After each regeneration, you should press View Changes From Last Generation to examine the changes made by Documenter in regeneration and to fix any issues you find. When fixing any issues, make sure you: only add and delete paragraphs, don't modify generated paragraphs, do not use styles starting with "Auto" in your added paragraphs.

In addition to preserving user-added paragraphs, Documenter "preserves" deletions made by the user, when it regenerates the document. This means that if a generated paragraph is deleted by the user before the regeneration, it won't appear in the regenerated document as well. Sometimes (not often) you may need to suppress this behavior, for example, when you deleted some auto-generated paragraphs by mistake and want the Documenter to generate them again, to restore them for you. To do this, you can check the checkbox Recreate generated paragraphs that you deleted from the document in the confirmation dialog shown when you start regeneration. But bear in mind that in this case Documenter will ignore all your previous deletions, that is, it will recreate all paragraphs that you deleted if they are still relevant in the current assembly contents.

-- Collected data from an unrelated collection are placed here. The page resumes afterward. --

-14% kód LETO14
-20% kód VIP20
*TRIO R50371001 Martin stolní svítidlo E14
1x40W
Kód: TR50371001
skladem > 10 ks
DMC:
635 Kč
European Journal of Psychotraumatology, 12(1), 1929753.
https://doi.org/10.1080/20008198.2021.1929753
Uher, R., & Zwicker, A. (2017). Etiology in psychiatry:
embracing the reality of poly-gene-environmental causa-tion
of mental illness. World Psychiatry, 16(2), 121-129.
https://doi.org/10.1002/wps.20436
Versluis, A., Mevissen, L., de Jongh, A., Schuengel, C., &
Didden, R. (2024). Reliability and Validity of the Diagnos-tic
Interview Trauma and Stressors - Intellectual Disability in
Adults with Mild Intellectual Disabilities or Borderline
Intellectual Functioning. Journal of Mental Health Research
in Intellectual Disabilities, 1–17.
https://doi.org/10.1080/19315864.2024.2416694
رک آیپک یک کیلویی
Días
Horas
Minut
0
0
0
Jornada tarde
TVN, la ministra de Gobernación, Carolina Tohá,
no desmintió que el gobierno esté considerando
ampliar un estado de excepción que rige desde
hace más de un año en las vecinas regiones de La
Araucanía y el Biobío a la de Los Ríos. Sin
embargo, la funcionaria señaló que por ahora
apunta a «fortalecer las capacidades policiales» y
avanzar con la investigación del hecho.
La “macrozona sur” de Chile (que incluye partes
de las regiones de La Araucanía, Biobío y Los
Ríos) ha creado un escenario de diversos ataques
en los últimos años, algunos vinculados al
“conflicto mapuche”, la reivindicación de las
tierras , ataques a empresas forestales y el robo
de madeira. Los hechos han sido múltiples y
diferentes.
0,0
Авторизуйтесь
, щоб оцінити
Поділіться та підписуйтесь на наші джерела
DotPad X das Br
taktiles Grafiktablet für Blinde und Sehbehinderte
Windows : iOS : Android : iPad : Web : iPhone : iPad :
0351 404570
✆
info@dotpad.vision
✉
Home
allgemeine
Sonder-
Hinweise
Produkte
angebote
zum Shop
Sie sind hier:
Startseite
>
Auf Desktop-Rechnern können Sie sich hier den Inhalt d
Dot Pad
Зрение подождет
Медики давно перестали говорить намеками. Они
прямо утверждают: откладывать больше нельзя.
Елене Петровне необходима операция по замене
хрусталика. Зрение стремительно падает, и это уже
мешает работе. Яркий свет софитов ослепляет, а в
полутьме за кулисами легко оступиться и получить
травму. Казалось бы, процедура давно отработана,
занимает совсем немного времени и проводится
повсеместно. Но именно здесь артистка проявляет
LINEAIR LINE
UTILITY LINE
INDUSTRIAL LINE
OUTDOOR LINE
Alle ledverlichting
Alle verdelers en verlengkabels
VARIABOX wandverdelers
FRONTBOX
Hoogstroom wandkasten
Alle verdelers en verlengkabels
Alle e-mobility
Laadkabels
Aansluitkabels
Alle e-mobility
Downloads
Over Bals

6.   Click the View Changes From Last Generation button.

Note that the added property is highlighted in red.

7.   Close the Word document displaying the changes and click the Close button on the Document Generation dialog.

8.   Rebuild the help project. Notice the new topics that were added for the new properties, which were also included in the documentation outline.

Notice also how the changes that you made in the previous step were preserved.

This completes the Documenter for .NET Guided Tour.